Sanmayın ki din ve mezhep savaşları doğuya hastır. 2. Dünya Savaşı’nı Hristiyan-Yahudi ya da Protestan-Katolik-Ortodoks çatışması olarak okumazsanız, 80 milyon insanın vefatını de anlayamazsınız. 1. Dünya Savaşı hakeza. Bugün Gazze soykırımını Avrupa’nın izlemesi, hatta desteklemesi, Bosna’da, Katolik Hırvat’la Ortodoks Sırp’ın savaşması, sonra birleşip Müslüman Boşnak’a soykırım uygulaması din savaşı değil de nedir? Avrupa’da laiklik fikrini doğuran, 8 milyon insanın öldüğü 30 yıl mezhep savaşlarındaki vahşet unutulabilir mi?
Daha kaç örnek var…
Türkiye’de, üst kimliğimiz Müslümanlıktır. Bizi buraya getiren de, bizi burada var eden de, bizi bir ortada tutan da Müslümanlığımızdır. Bu üst kimliğe savaş açan, Türkiye’ye, bu topraklardaki varlığımıza, varlık sebebimize, Türk’e de savaş açmıştır.
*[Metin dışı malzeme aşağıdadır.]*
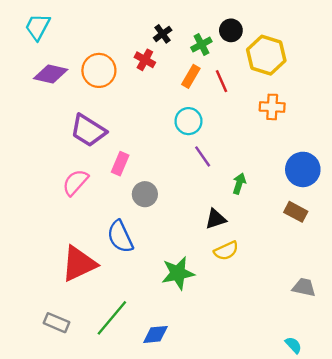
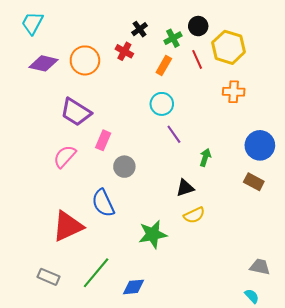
red line: (221, 81) -> (197, 59), moved
gray trapezoid: (304, 287) -> (260, 267), moved

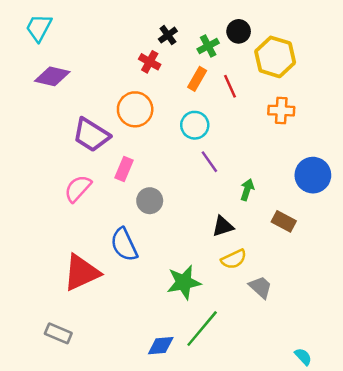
red line: (197, 59) -> (230, 86), moved
orange circle: (85, 60) -> (135, 109), moved
brown rectangle: (254, 182) -> (284, 221), moved
gray trapezoid: (260, 267) -> (261, 287), moved, turned 30
green line: (96, 273) -> (202, 329), moved

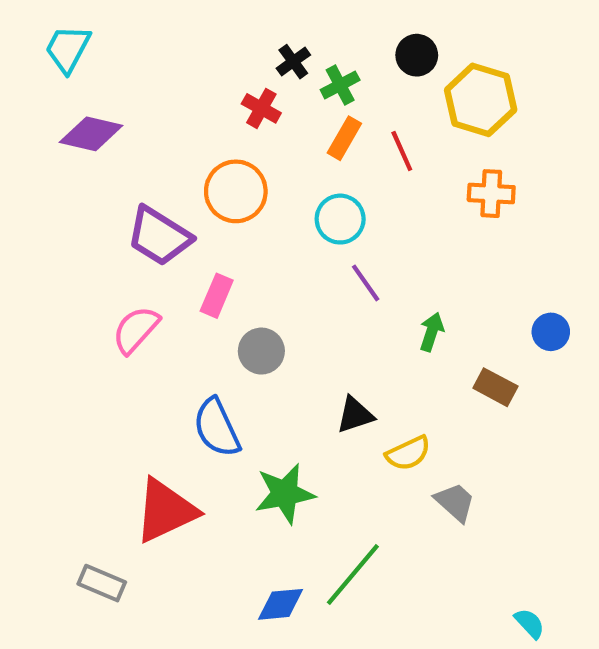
green cross: (208, 46) -> (340, 85), moved
blue circle: (313, 175) -> (551, 332), moved, size x0.6
black triangle: (223, 226) -> (355, 415), moved
red triangle: (81, 273) -> (166, 511), moved
green star: (184, 282) -> (285, 494), moved

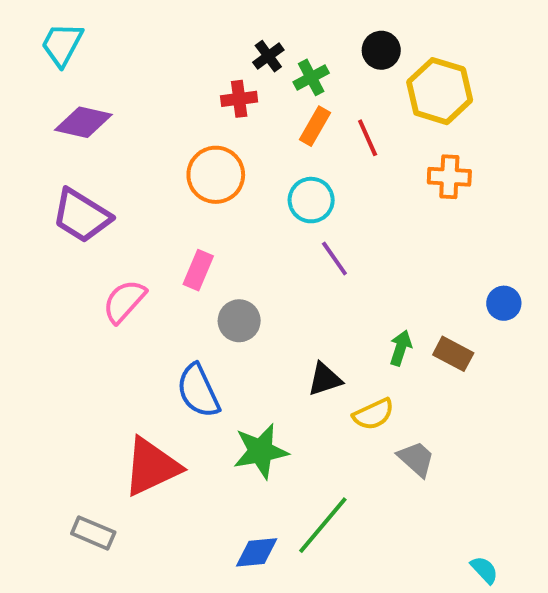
red cross: (261, 108) -> (239, 99), turned -36
purple trapezoid: (159, 236) -> (81, 216), moved
green arrow: (432, 332) -> (401, 348), moved

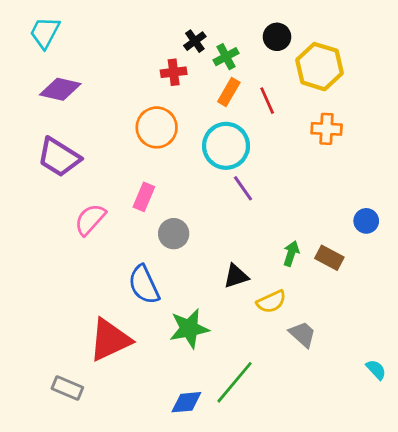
cyan circle: (311, 200) -> (226, 146), size x1.4
cyan semicircle: (484, 570) -> (376, 370), moved

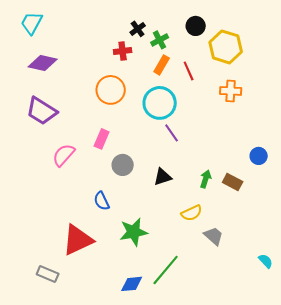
black triangle: (236, 276) -> (163, 177), moved
blue semicircle: (144, 285) -> (102, 201), size x0.7

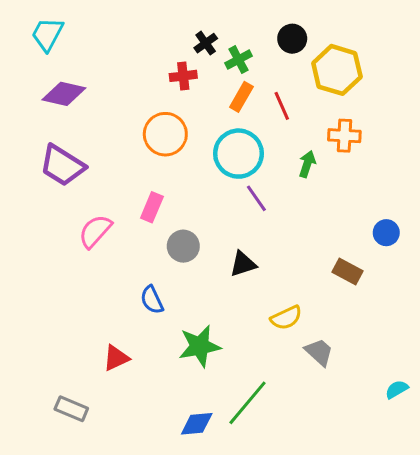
green arrow: (206, 179) -> (307, 164), moved
red triangle: (78, 240) -> (116, 358), size x0.6
cyan semicircle: (266, 261) -> (397, 389), turned -77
Üstelik bu savaşı, “Türkçü” maskesi altında Siyonizm, emperyalizm ismine, onlara vekaleten açmıştır.
İşte onun için tarihi gerçek okumak, gerçek okutmak, hadiseleri yerli yerine koymak hayati derecede kıymetlidir.
Cumhurbaşkanı Erdoğan, konuşmalarında tarihe atıflar yaparken, tarihi bütün gerçekliğiyle hakikat biçimde aktarırken, milleti millet yapan çimentoya, bizi bir ortada tutan Müslüman üst kimliğimize vurgu yapıyor. O kadar yanlışsız ve tesirli bir iş yapıyor ki, on yıllardır palavra bir tarihi kurgulayanlar ve onların kandırdığı kitlelerden feryatlar yükseliyor.